Frontpage | Politik, Wirtschaft | Koalitionsverhandlungen Bund: Sondierungspapier der Ampel, SPD, FDP, Gruene
Zunächst müssen wir einen Glückwunsch aussprechen. Und zwar an die FDP. Schon nach den Sondierungen und vor dem Koalitionsvertrag im Bund steht fest, dass der kleinste der drei Partner sich weitgehend durchgesetzt hat. Und zwar dort, wo es wichtig ist: In der Wirtschafts- und Sozialpolitik. Von ihr hängt alles andere ab, auch, ob die Grünen ihre Klimaziele einigermaßen sozialverträglich durchsetzen können. Wir verraten, nicht exklusiv, aber frühzeitig: Das wird nicht der Fall sein. Es wird im Wesentlichen weitergehen wie bisher.

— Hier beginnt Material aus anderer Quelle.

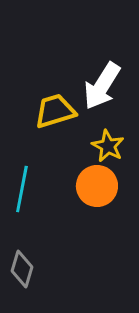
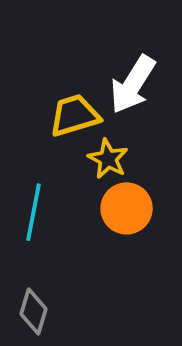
yellow star: (108, 146) -> (108, 159), moved

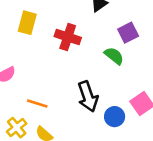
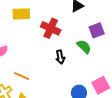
yellow rectangle: (27, 23) -> (21, 14), turned 66
black arrow: (88, 96) -> (60, 57), moved, size x0.6

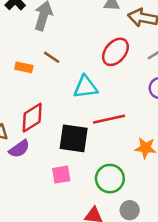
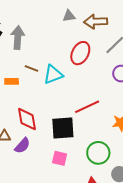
cyan triangle: (86, 87) -> (53, 75), moved
red diamond: (32, 118) -> (27, 119), turned -55
pink square: (61, 175) -> (60, 158), turned 35

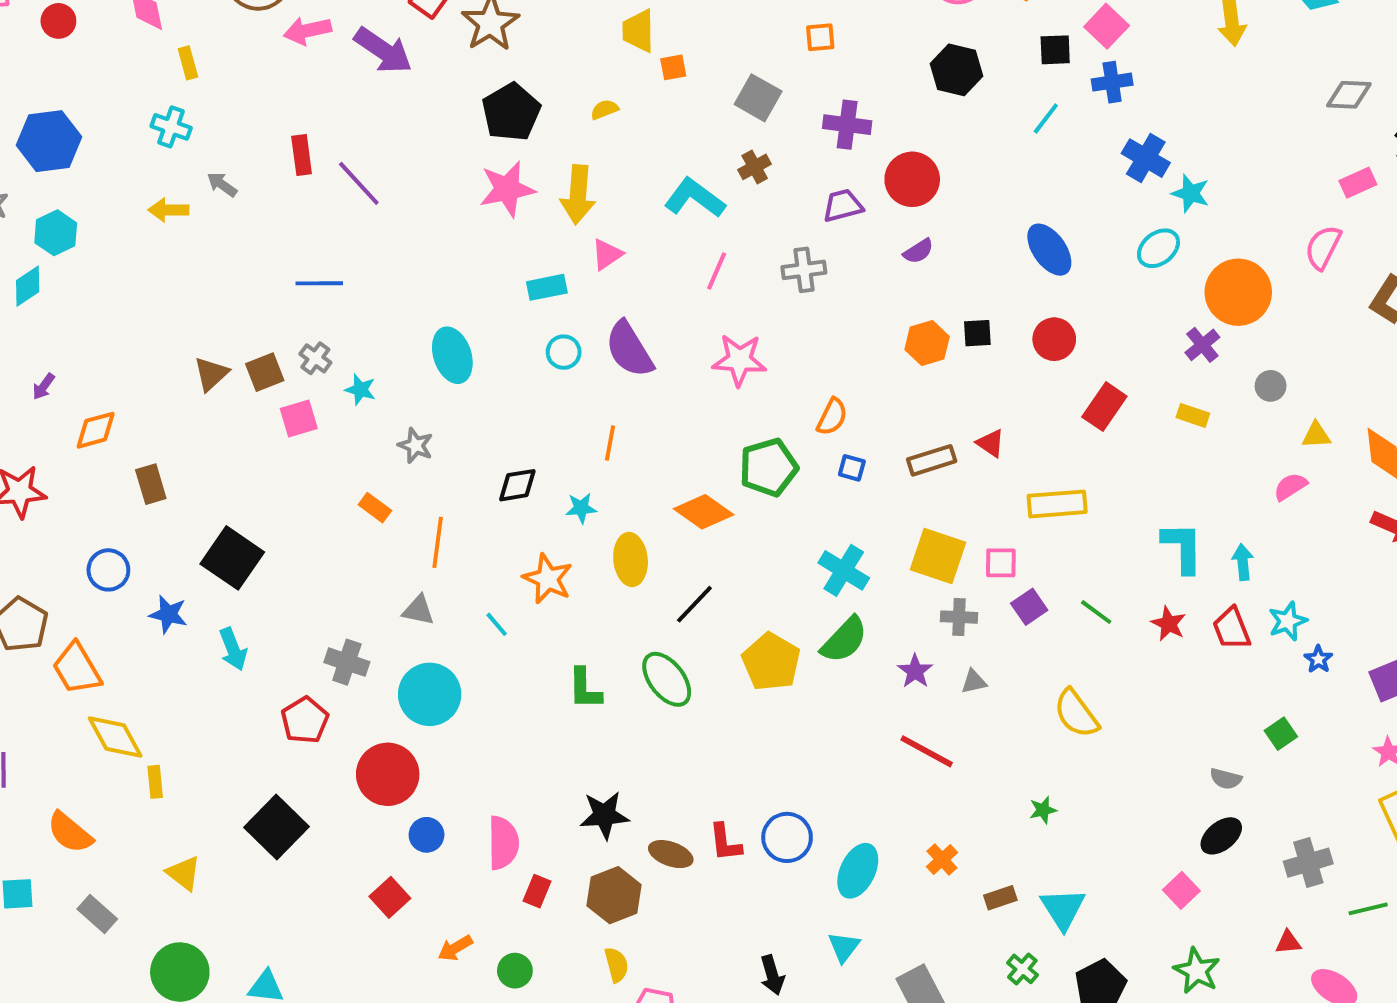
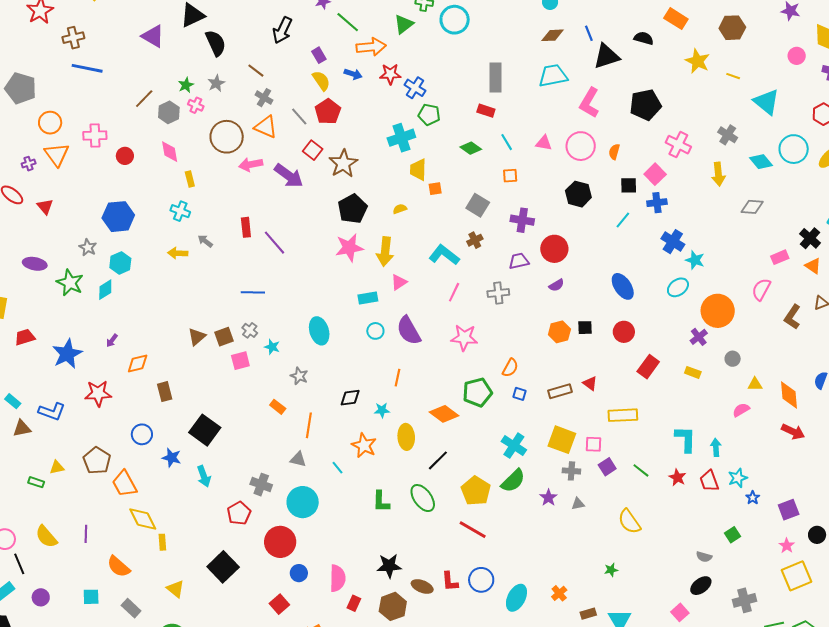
gray diamond: (1349, 95) -> (752, 207), moved
red line: (927, 751) -> (473, 530), moved

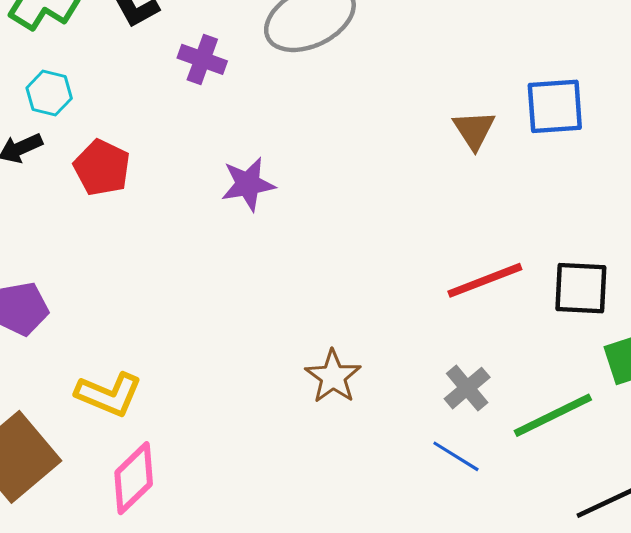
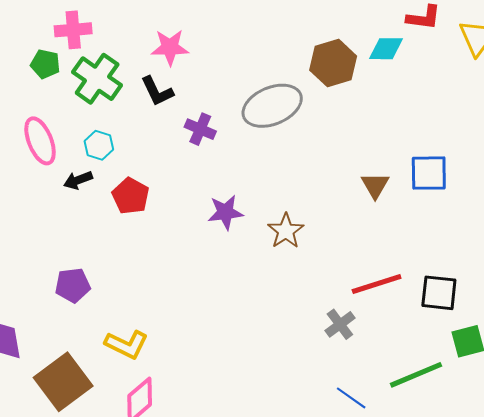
brown star: (333, 377) -> (286, 231), moved
gray cross: (467, 388) -> (340, 324), moved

Mit noch mehr Ungleichheit, denn es sieht nicht aus, als ob die Kosten der ökologischen Wende sozial abgefedert würden und wo die Investitionen herkommen sollen, die dafür notwendig sind, wenn die FDP weder zulässt, dass die Superreichen sich mehr beteiligen müssen, noch eine Lockerung der Schuldenbremse zulassen will, wissen allenfalls die liberalen Götter, die sicher irgendeine Idee haben, was man noch alles kapitalisieren und besteuern könnte. Vielleicht unsere Atemluft? Dieser Koalition wäre es zuzutrauen, denn Ressourcenverbrauch ist überall und die Möglichkeit, ihn für das Kapital nutzbar zu machen, ebenfalls. Wir müssen den Kern der Nachricht wörtlich zitieren, weil er so krass ist:
Wohl mit Rücksicht auf die Wahlversprechen der FDP hielten die Unterhändler in ihrem Papier fest: „Wir werden keine neuen Substanzsteuern einführen und Steuern wie zum Beispiel die Einkommen-, Unternehmens- oder Mehrwertsteuer nicht erhöhen.“ Die notwendigen Zukunftsinvestitionen würden „im Rahmen der grundgesetzlichen Schuldenbremse“ gewährleistet.
Folglich planen die potenziellen Koalitionspartner auch keine Steuerentlastungen für Geringverdiener. Solche Entlastungsversprechen seien nach den Sondierungsgesprächen nicht vorgesehen, sagte Grünen-Chef Robert Habeck. „Das ist halt der Preis, den wir zahlen, weil die FDP sich an der Stelle durchgesetzt hat.“ Solche Entlastungen wären nur zu stemmen, wenn man die Steuern für Spitzenverdiener anheben würde – und das hätten die Liberalen abgelehnt.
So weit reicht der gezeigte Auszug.